17 Ağustos 1999 Büyük Marmara Depremi’nin üzerinden 26 yıl geçti. İnşaat Mühendisleri Odası İl Temsilcisi Gökhan Arınan, bu acı felaketin yıldönümünde yaşamını yitiren vatandaşları saygıyla andı. Arınan, “Depremler değil, ihmal öldürüyor” diyerek Türkiye’nin Deprem gerçeğine rağmen yeterli önlemlerin alınmadığını vurguladı. Marmara Depremi, nüfus ve sanayi yoğunluğu yüksek bir bölgeyi etkileyerek hem ekonomik hem de sosyal açıdan derin yaralar açmıştı.

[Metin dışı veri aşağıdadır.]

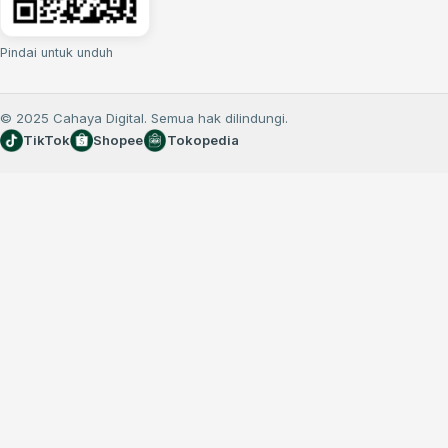
Pindai untuk unduh
© 2025 Cahaya Digital. Semua hak dilindungi.
TikTok
Shopee
Tokopedia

Marmara Bölgesi Hâlâ En Büyük Risk Altında
Aradan geçen yıllara rağmen, İstanbul ve Marmara Bölgesi’nde deprem tehlikesi hâlâ en büyük endişe kaynağı. 23 Nisan 2025’te Silivri açıklarında meydana gelen 6,1 büyüklüğündeki deprem, bu kaygıları yeniden gündeme taşıdı. Arınan, bu depremin kentin hazırlıksızlığını bir kez daha gözler önüne serdiğini belirtti.

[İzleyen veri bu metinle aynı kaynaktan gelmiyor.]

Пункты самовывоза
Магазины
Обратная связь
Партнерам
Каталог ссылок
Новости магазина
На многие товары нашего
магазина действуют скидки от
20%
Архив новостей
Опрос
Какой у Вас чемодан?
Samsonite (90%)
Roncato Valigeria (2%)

Yanlış Tartışma Zemininden Çıkılmalı
Deprem sonrası medyada fay hatları, olası büyüklük ve zaman tartışmaları öne çıksa da Arınan, bu yaklaşımı “yanlış zemin” olarak nitelendirdi. Ona göre asıl odak noktası, depremin nerede ve ne zaman olacağı değil, şehirlerin depreme karşı ne kadar hazır olduğu olmalı. Varsayımsal olarak zamanı bilinse bile, hazırlıksız şehirlerin yıkımın önüne geçemeyeceğini ifade etti.
Deprem Doğal, Afet İnsani
Türkiye’nin büyük kısmı aktif fay hatları üzerinde bulunuyor ve son yüzyılda 85 yıkıcı deprem yaşandı. Arınan, “Deprem doğal bir olaydır; afete dönüşmesi ise tamamen insan kaynaklıdır” dedi. Bilimsel planlama, güçlü yapı denetimi ve kamusal sorumlulukla depremlerin felakete dönüşmesinin engellenebileceğini belirtti.

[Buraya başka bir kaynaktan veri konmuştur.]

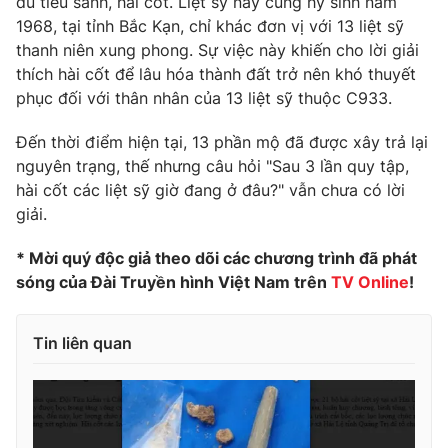
đủ tiểu sành, hài cốt. Liệt sỹ này cũng hy sinh năm
1968, tại tỉnh Bắc Kạn, chỉ khác đơn vị với 13 liệt sỹ
thanh niên xung phong. Sự việc này khiến cho lời giải
thích hài cốt để lâu hóa thành đất trở nên khó thuyết
THỜI BÁO VTV
phục đối với thân nhân của 13 liệt sỹ thuộc C933.
Đến thời điểm hiện tại, 13 phần mộ đã được xây trả lại
nguyên trạng, thế nhưng câu hỏi "Sau 3 lần quy tập,
hài cốt các liệt sỹ giờ đang ở đâu?" vẫn chưa có lời
Theo dõi báo trên
giải.
Cơ quan chủ quản:
Đài Truyền hình Việt Nam
* Mời quý độc giả theo dõi các chương trình đã phát
Cơ quan báo chí:
Thời báo VTV
sóng của Đài Truyền hình Việt Nam trên
TV Online
!
Giấy phép hoạt động báo in và báo điện tử số 483/GP-BTTTT
cấp ngày 29/12/2023
Tin liên quan
Tổng Biên tập:
Vũ Thanh Thủy
Phó Tổng Biên tập:
Nguyễn Thị Mỹ Hạnh, Phạm Quốc Thắng,
Nguyễn Trọng Ninh
Tổng đài VTV:
024.38 355 931 - 024.38 355 932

Rant Odaklı Değil, İnsan Odaklı Kentleşme
Arınan, rantı önceleyen kentleşme anlayışının terk edilmesi gerektiğini söyledi. Kentlerin planlanmasından yapı üretimine kadar tüm süreçlerin bilimsel esaslara göre yürütülmesini, yapı denetiminin kamusal bir hizmet olarak yeniden örgütlenmesini ve meslek odalarının sürece dahil edilmesini önerdi.
Gecikmeden Harekete Geçilmeli
“Depremler kaçınılmaz, ancak afetler önlenebilir” diyen Arınan, daha fazla can kaybı yaşanmadan harekete geçilmesi çağrısında bulundu. Toplumun yaşam hakkının siyasal ve ekonomik çıkarlara kurban edilmemesi gerektiğini vurguladı. Bilimin ve kamusal sorumluluğun rehberliğinde atılacak adımların, gelecekte binlerce hayatı kurtarabileceğini söyledi.